Data supplied section start
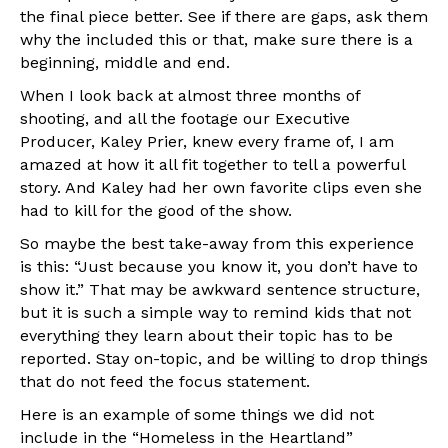
the final piece better. See if there are gaps, ask them
why the included this or that, make sure there is a
beginning, middle and end.
When I look back at almost three months of
shooting, and all the footage our Executive
Producer, Kaley Prier, knew every frame of, I am
amazed at how it all fit together to tell a powerful
story. And Kaley had her own favorite clips even she
had to kill for the good of the show.
So maybe the best take-away from this experience
is this: “Just because you know it, you don’t have to
show it.” That may be awkward sentence structure,
but it is such a simple way to remind kids that not
everything they learn about their topic has to be
reported. Stay on-topic, and be willing to drop things
that do not feed the focus statement.
Here is an example of some things we did not
include in the “Homeless in the Heartland”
Data supplied section end
> Problem description
Print out the entries above word for word from the first line to the line containing "but it is such", both included, omitting the pictures.

> Result of the exercise
the final piece better. See if there are gaps, ask them
why the included this or that, make sure there is a
beginning, middle and end.
When I look back at almost three months of
shooting, and all the footage our Executive
Producer, Kaley Prier, knew every frame of, I am
amazed at how it all fit together to tell a powerful
story. And Kaley had her own favorite clips even she
had to kill for the good of the show.
So maybe the best take-away from this experience
is this: “Just because you know it, you don’t have to
show it.” That may be awkward sentence structure,
but it is such a simple way to remind kids that not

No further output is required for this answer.